A jurisprudência dos Tribunais de Justiça também considera que o protesto de título, a inscrição na dívida ativa ou o ajuizamento de execução fiscal de forma indevida configuram modalidades de dano moral presumido (“in re ipsa”), causado pela Fazenda Pública, ou seja, independe de prova específica do dano, sendo certa a obrigação de repará-lo.  

Inobstante o dano moral seja presumido, o valor de indenização tende a levar em consideração as circunstâncias do caso concreto, quais sejam: a) o grau de reprovabilidade da conduta ilícita; b) a intensidade e duração do sofrimento experimentado; c) a capacidade econômica do ofensor e; d) as condições pessoais do ofendido. Em regra, o Poder Judiciário se utiliza dos critérios da razoabilidade e proporcionalidade para mensurar o dano, especialmente por envolver condenação que onera os cofres públicos. 
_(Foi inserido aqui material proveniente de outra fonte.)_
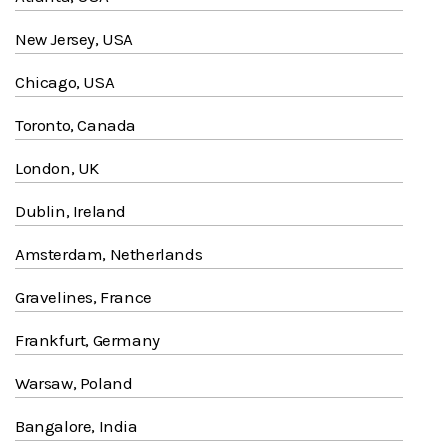
New Jersey, USA
Chicago, USA
Toronto, Canada
London, UK
Dublin, Ireland
Amsterdam, Netherlands
Gravelines, France
Frankfurt, Germany
Warsaw, Poland
Bangalore, India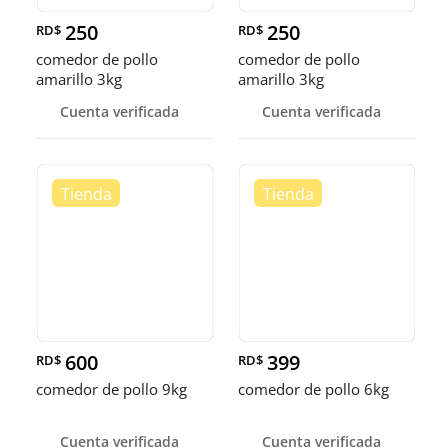
250
250
RD$
RD$
comedor de pollo
comedor de pollo
amarillo 3kg
amarillo 3kg
Cuenta verificada
Cuenta verificada
600
399
RD$
RD$
comedor de pollo 9kg
comedor de pollo 6kg
Cuenta verificada
Cuenta verificada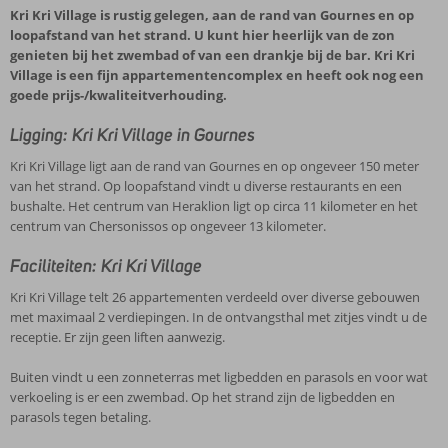
Kri Kri Village is rustig gelegen, aan de rand van Gournes en op
loopafstand van het strand. U kunt hier heerlijk van de zon
genieten bij het zwembad of van een drankje bij de bar. Kri Kri
Village is een fijn appartementencomplex en heeft ook nog een
goede prijs-/kwaliteitverhouding.
Ligging: Kri Kri Village in Gournes
Kri Kri Village ligt aan de rand van Gournes en op ongeveer 150 meter
van het strand. Op loopafstand vindt u diverse restaurants en een
bushalte. Het centrum van Heraklion ligt op circa 11 kilometer en het
centrum van Chersonissos op ongeveer 13 kilometer.
Faciliteiten: Kri Kri Village
Kri Kri Village telt 26 appartementen verdeeld over diverse gebouwen
met maximaal 2 verdiepingen. In de ontvangsthal met zitjes vindt u de
receptie. Er zijn geen liften aanwezig.
Buiten vindt u een zonneterras met ligbedden en parasols en voor wat
verkoeling is er een zwembad. Op het strand zijn de ligbedden en
parasols tegen betaling.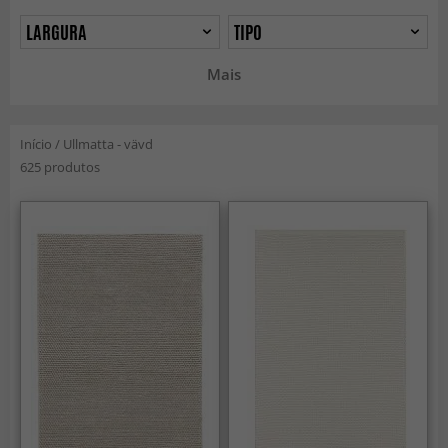
LARGURA
TIPO
Mais
Início
/
Ullmatta - vävd
625 produtos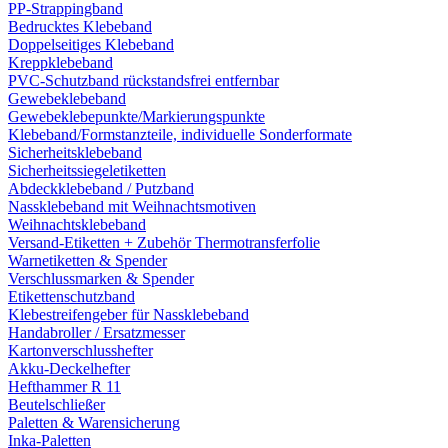
PP-Strappingband
Bedrucktes Klebeband
Doppelseitiges Klebeband
Kreppklebeband
PVC-Schutzband rückstandsfrei entfernbar
Gewebeklebeband
Gewebeklebepunkte/Markierungspunkte
Klebeband/Formstanzteile, individuelle Sonderformate
Sicherheitsklebeband
Sicherheitssiegeletiketten
Abdeckklebeband / Putzband
Nassklebeband mit Weihnachtsmotiven
Weihnachtsklebeband
Versand-Etiketten + Zubehör Thermotransferfolie
Warnetiketten & Spender
Verschlussmarken & Spender
Etikettenschutzband
Klebestreifengeber für Nassklebeband
Handabroller / Ersatzmesser
Kartonverschlusshefter
Akku-Deckelhefter
Hefthammer R 11
Beutelschließer
Paletten & Warensicherung
Inka-Paletten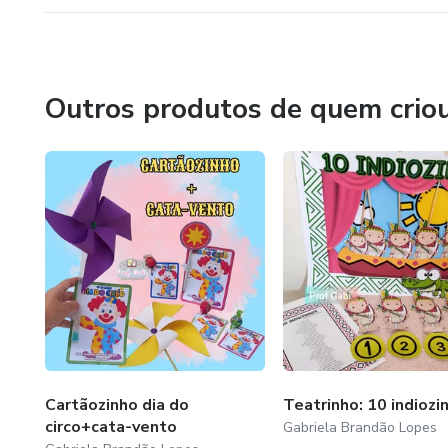
Outros produtos de quem crio
Cartãozinho dia do
Teatrinho: 10 indiozi
circo+cata-vento
Gabriela Brandão Lopes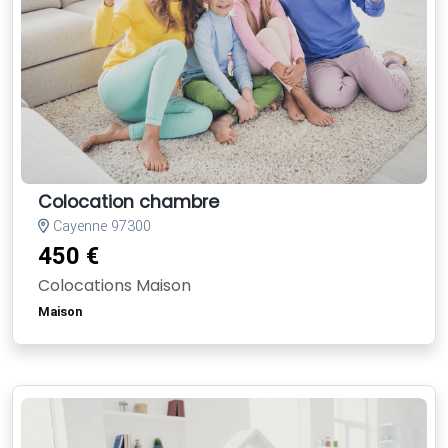
Colocation chambre
Cayenne 97300
450 €
Colocations Maison
Maison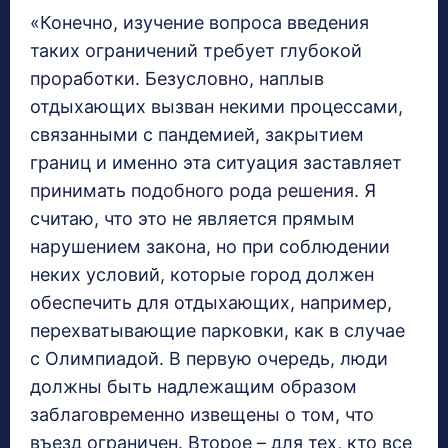
«Конечно, изучение вопроса введения
таких ограничений требует глубокой
проработки. Безусловно, наплыв
отдыхающих вызван некими процессами,
связанными с пандемией, закрытием
границ и именно эта ситуация заставляет
принимать подобного рода решения. Я
считаю, что это не является прямым
нарушением закона, но при соблюдении
неких условий, которые город должен
обеспечить для отдыхающих, например,
перехватывающие парковки, как в случае
с Олимпиадой. В первую очередь, люди
должны быть надлежащим образом
заблаговременно извещены о том, что
въезд ограничен. Второе – для тех, кто все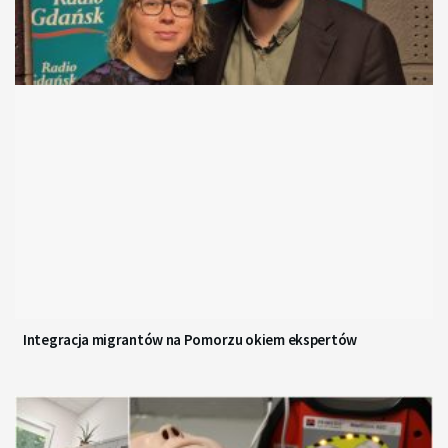
Integracja migrantów na Pomorzu okiem ekspertów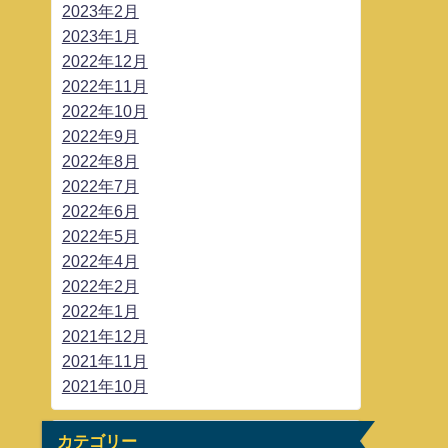
2023年2月
2023年1月
2022年12月
2022年11月
2022年10月
2022年9月
2022年8月
2022年7月
2022年6月
2022年5月
2022年4月
2022年2月
2022年1月
2021年12月
2021年11月
2021年10月
カテゴリー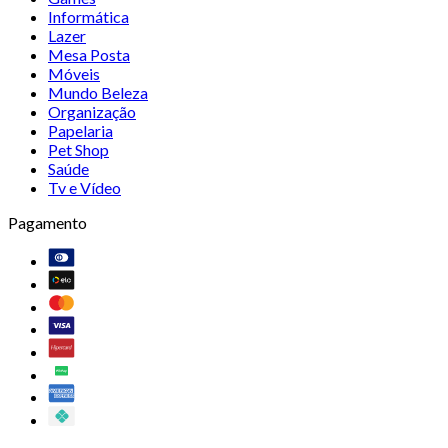
Informática
Lazer
Mesa Posta
Móveis
Mundo Beleza
Organização
Papelaria
Pet Shop
Saúde
Tv e Vídeo
Pagamento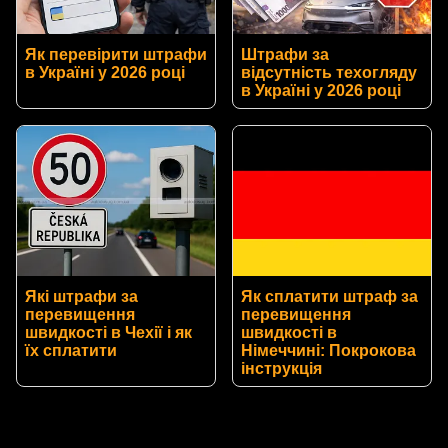
Як перевірити штрафи
Штрафи за
в Україні у 2026 році
відсутність техогляду
в Україні у 2026 році
Які штрафи за
Як сплатити штраф за
перевищення
перевищення
швидкості в Чехії і як
швидкості в
їх сплатити
Німеччині: Покрокова
інструкція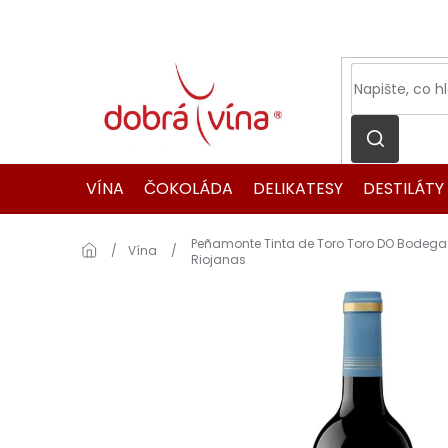
Přejít
na
obsah
VÍNA
ČOKOLÁDA
DELIKATESY
DESTILÁTY
Peñamonte Tinta de Toro Toro DO Bodega
Domů
Vína
Riojanas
Em suma, o quantum indenizatório do dano moral deve condizer com a extensão dos transtornos causados à pessoa jurídica, mostrando-se adequado e suficiente ao atendimento do binômio que norteia sua fixação, qual seja, razoabilidade e proporcionalidade. Isso porque, o valor da indenização objetiva reparar economicamente a empresa lesada, sem implicar no seu enriquecimento sem causa, bem como desestimular a reincidência na prática do ato danoso.  

Portanto, é plenamente cabível, à luz dos entendimentos doutrinários e jurisprudenciais, o acesso do contribuinte pessoa jurídica ao Poder Judiciário para buscar a compensação por danos morais indevidamente sofridos, com grandes chances de êxito!